Auto-adaptive thresholds for anomaly detection
Auto-adaptive thresholds are a dynamic approach to baselining where the reference value for detecting anomalies changes over time. The main advantage over a static threshold is that the reference value dynamically adapts over time, and you don't have to know the threshold upfront. You also don't have to manually adapt multiple static thresholds for metrics whose behavior changes over time.
When an anomaly detection configuration includes multiple entities, each entity receives its own auto-adaptive threshold, and each threshold is evaluated independently. For example, if the scope of the configuration includes five hosts, Dynatrace calculates and evaluates five independent thresholds.
There's a limit of 100 metric event configurations per environment, regardless of how many individual thresholds each configuration has.
Auto-adaptive vs. static threshold
Let's look at an example where an adaptive threshold has an advantage over a statically defined threshold. The chart below shows a disk's measured write times in milliseconds. This is a volatile metric that spikes depending on the amount of write pressure the disk faces. If we were to define a threshold for each disk within this IT system based on the initial data (beginning of the chart), we'd set the static threshold at 20 milliseconds. However, the usage of the disk will later change to a higher load, so a static threshold thus defined will produce many false-positive alerts.

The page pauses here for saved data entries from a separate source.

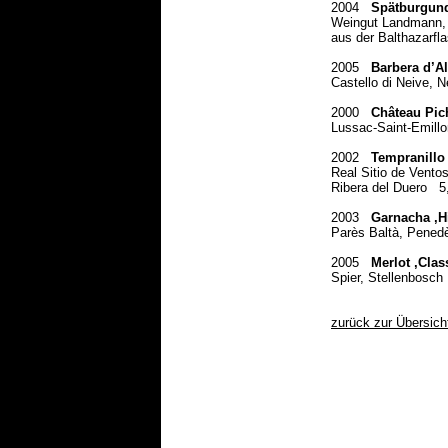
2004
Spätburgund
Weingut Landmann,
aus der Balthazarfl
2005
Barbera d’Al
Castello di Neive, N
2000
Château Pic
Lussac-Saint-Emillo
2002
Tempranillo 
Real Sitio de Ventos
Ribera del Duero
5
2003
Garnacha ‚H
Parès Baltà, Pened
2005
Mer
lot ,Clas
Spier, Stellenbosch
zurück zur Übersich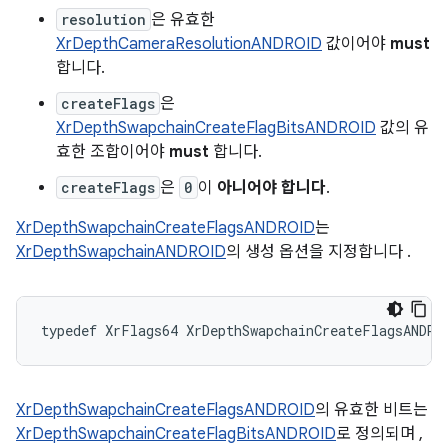
resolution
은 유효한
XrDepthCameraResolutionANDROID
값이어야
must
합니다.
createFlags
은
XrDepthSwapchainCreateFlagBitsANDROID
값의 유
효한 조합이어야
must
합니다.
createFlags
은
0
이
아니어야 합니다
.
XrDepthSwapchainCreateFlagsANDROID
는
XrDepthSwapchainANDROID
의 생성 옵션을 지정합니다 .
typedef
XrFlags64
XrDepthSwapchainCreateFlagsANDRO
XrDepthSwapchainCreateFlagsANDROID
의 유효한 비트는
XrDepthSwapchainCreateFlagBitsANDROID
로 정의되며 ,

To avoid this, we'd have to define a new threshold and manually adapt the configuration.
Auto-adaptive thresholds, however, automatically adapt reference thresholds daily based on the measurements of the previous seven days. If a metric changes its behavior, the threshold adapts automatically.
Threshold calculation
The reference values for threshold calculation are the metric data values over the last seven days.

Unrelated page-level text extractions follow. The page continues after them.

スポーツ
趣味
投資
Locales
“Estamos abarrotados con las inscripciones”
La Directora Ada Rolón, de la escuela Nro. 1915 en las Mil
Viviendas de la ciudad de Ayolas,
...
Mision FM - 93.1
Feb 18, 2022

- Measurements for each minute are used to calculate the 99th percentile of all the measurements. This determines the appropriate baseline.
- The interquartile range between the 25th and 75th percentiles is then used as the signal fluctuation, which can be added to the baseline. By using the
number of signal fluctuation(n × signal fluctuation) parameter, you can control how many times the signal fluctuation is added to the baseline to produce the actual threshold for alerting.
Another important parameter for dynamic thresholds is the sliding window that is used to compare current measurements against the calculated threshold. It defines how often the calculated threshold must be violated within a sliding window of time to raise an event (violations don't have to be successive). This approach helps to avoid alerting too aggressively on single violations. You can set the sliding window to a maximum of 60 minutes.
By default, any 3 minutes out of a sliding window of 5 minutes must violate your threshold to raise an event. That is, an event must have 3 violating minutes within any 5-minute sliding window.